Auszug aus dem Preisgerichtsprotokoll vom 22.09.2003

Der Thüringer Architekturpreis für Wohnbauten wurde dieses Jahr zum siebten mal ausgelobt. Der Preis sollte an eine oder mehrere Projekte gehen, die herausragend und besonders qualitätvollen Wohnbau zeigen, der realisiert wurde. Die Bewertung durch eine Jury fand nicht wie beim Realisierungswettbewerb zu einer einzelnen Bauaufgabe statt, sondern zu sehr vielfältigen architektonischen Ergebnissen. Dadurch wurden die Bewertungskriterien vielfältiger und orientierten sich letztlich an der Qualität des realisierten Gebäudes.
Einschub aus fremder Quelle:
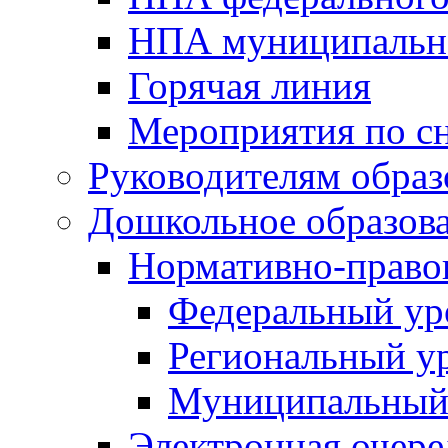
НПА муниципальн
Горячая линия
Мероприятия по 
Руководителям обра
Дошкольное образов
Нормативно-право
Федеральный ур
Региональный у
Муниципальный
Электронная очере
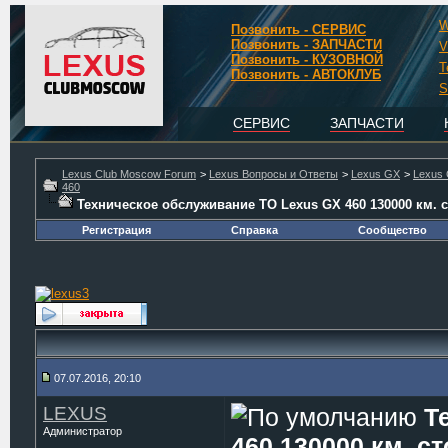
W
Позвонить - СЕРВИС
Позвонить - ЗАПЧАСТИ
V
Позвонить - КУЗОВНОЙ
T
Позвонить - АВТОКЛУБ
S
СЕРВИС
ЗАПЧАСТИ
Lexus Club Moscow Forum
>
Lexus Вопросы и Ответы
>
Lexus GX
>
Lexus 
460
Техническое обслуживание ТО Lexus GX 460 130000 км. 
Регистрация
Справка
Сообщество
07.07.2016, 20:10
LEXUS
Т
Администратор
460 130000 км. с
Gefragt waren nicht die modischen oder aufgesetzten Leistungen, sondern gerade die einfachen und selbstverständlich wirkenden Beispiele. Und davon gab es ¸überraschend viele und gute Beiträge. Die Jury war sich in einigen Fragen uneins, doch in einem Punkt gab es volle Übereinstimmung: Die große Anzahl guter Beispiele unter den 32 eingereichten Arbeiten zeigte das wachsende Bemühen von Bauherren und Architekten zu mehr Qualität im Wohnbau.

Die eingereichten Bauaufgaben waren vielfältig. Sie reichten vom freistehenden Einfamilienhaus, der Baulücke, Reihenhäusern bis hin zum Geschosswohnungsbau. Beiträge zu Sonderformen des Wohnens wie betreutes und altengerechtes Wohnen waren ebenso vertreten. Bauaufgaben im Bestand, wie Umbauten und Sanierungen konnten leider nur durch wenige Beiträge beurteilt und diskutiert werden. Gerade in diesem Bereich werden immer noch große Bauinvestitionen durchgeführt, qualitätvolle Leistungen sind hier besonders wichtig. In diesem Bereich besteht Nachholbedarf auch an eigenständigen und vielfältigen Ansätzen.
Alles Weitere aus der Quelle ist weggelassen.